Но, милая! Вот я тебя! — вспомнил он про лошадь. — А сдается мне, Серьг, потеплело — снег-то, слышь, приглох под полозом, и небо с туманцем. — И уже будто для себя, раздумчиво, с горечью: — Выдержать бы Ивану Григорьичу войну. Да для пули все одинаковы: без разбора метит, проклятая.
Санный след от дороги до одонка, оставленный Колькой Кроликовым, был заметен напрочь. Пока непочатой целиной проломились к одонку, пока раскопали его, солнце уже зависло над Зыбунным болотом да так раскраснелось через легкую пелену туманца, что снег порозовел от края до края. Возы увязывали уже при луне. За работой мы не заметили, когда солнечный свет сменился лунным. А луна почему-то сразу оказалась высоко, мягко светила все через ту же невидимую глазам мутцу; контрастов не было, но вокруг шагов на пятьсот виделось хорошо, а дальше скрывала все белесость.
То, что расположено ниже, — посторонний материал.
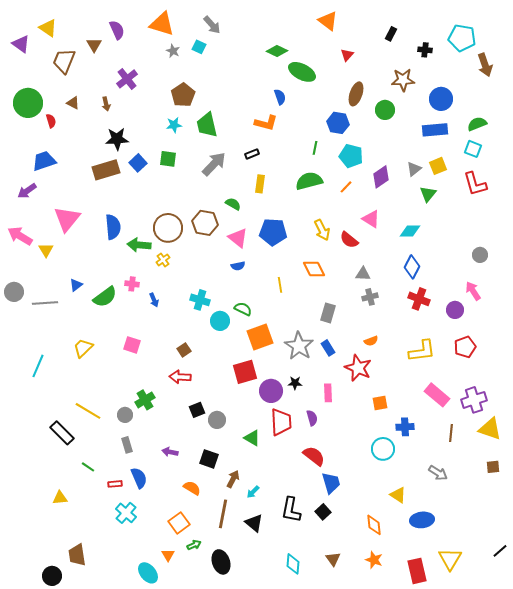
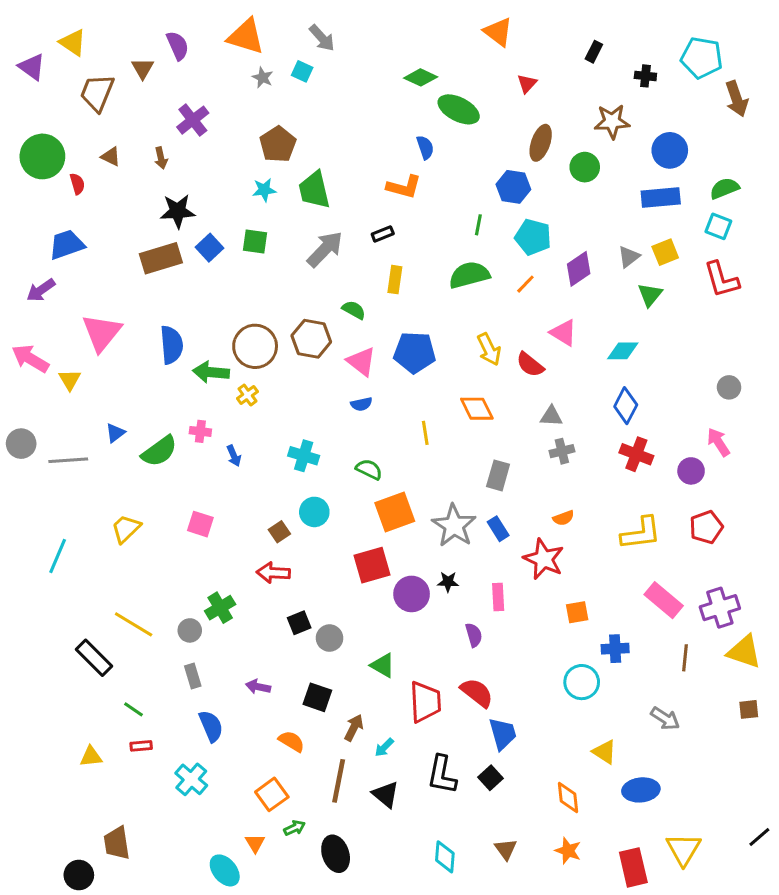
cyan circle: (220, 321) -> (314, 512), moved
red trapezoid: (281, 422) -> (425, 702), moved
red rectangle: (115, 484) -> (141, 746), moved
— На-ка тебе тулуп да полезай на воз, — оказал Николай Иваныч. — Дорога не короткая — может, и уснешь, уморился, поди. Не озябнешь — теплынь-то какая!
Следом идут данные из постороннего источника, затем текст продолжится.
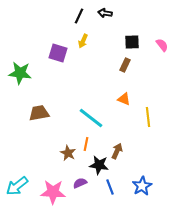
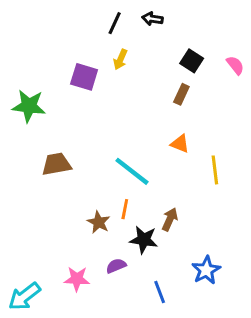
black square: (132, 42) -> (192, 61), turned 35
cyan arrow: (17, 186) -> (24, 296), moved
blue line: (110, 187) -> (160, 292), moved
pink star: (53, 192) -> (77, 279), size x0.7

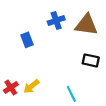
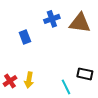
black rectangle: (91, 60) -> (85, 74), moved
yellow arrow: (31, 86) -> (29, 80), turned -42

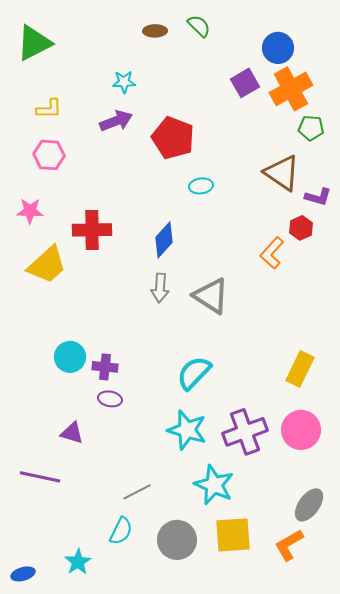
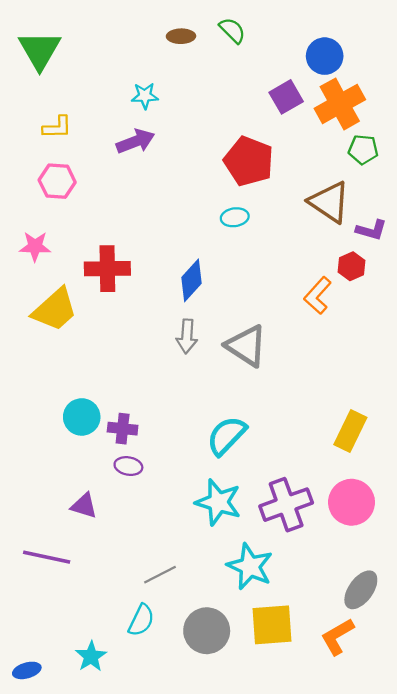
green triangle: (34, 43) -> (40, 50), turned -33
red pentagon: (173, 138) -> (249, 161), moved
Завернувшись в тулуп, я утонул в сене по самые плечи. Вокруг все седое-седое, и не по чему было заметить: движемся мы или нет, только еле-еле покачивался воз да редкое глухое потопывание копыт по отмякшей дороге напоминало — движемся. Едва-едва из полумглы проступили березняки. Я вглядывался в них, знобко волнуясь: мне казалось, что это всадники шайки Кучума сторожко следят за нами, и вот сейчас с гиком налетят, и что будет…
Я даже глаза прикрыл в ожидании страшного, но когда открыл их, то ничего уже там не темнело, только что-то поблескивало, посверкивало зеленовато: «Уж не волки ли?!»
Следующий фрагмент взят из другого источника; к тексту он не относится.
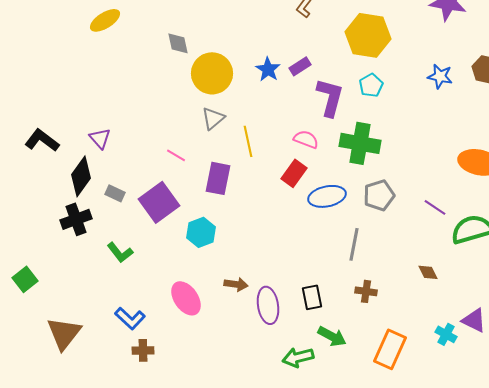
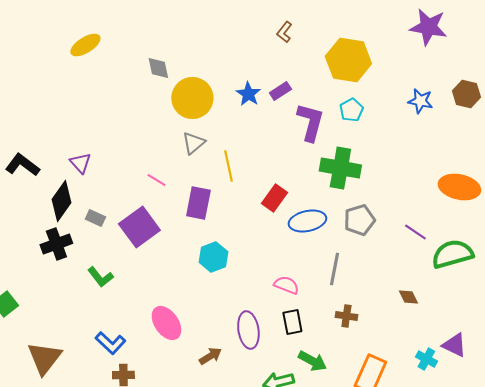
pink semicircle: (306, 139) -> (286, 285), moved
cyan hexagon: (201, 232) -> (213, 257), moved
brown arrow: (236, 284) -> (210, 356), moved, turned -40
Короткая тревога во мне сменилась покоем, и думалось мне широко, охватно: и о Ермаке, и о Харисе Ахметыче, и о загадочности Раздолинского, о Лиде… — обо всех-всех, и удивлялся тому, что все они, со всем их временем и землей, так свободно вместились во мне. «Неужели, — думал я, — не было бы меня и их бы не было? Но ведь нету Ильи Махотина, Васьки Занозова, а я есть и всегда в себе слышу их голоса, вижу их лица. Значит, — догадался я, — хоть немного нужно побыть на свете, чтобы потом жить все время».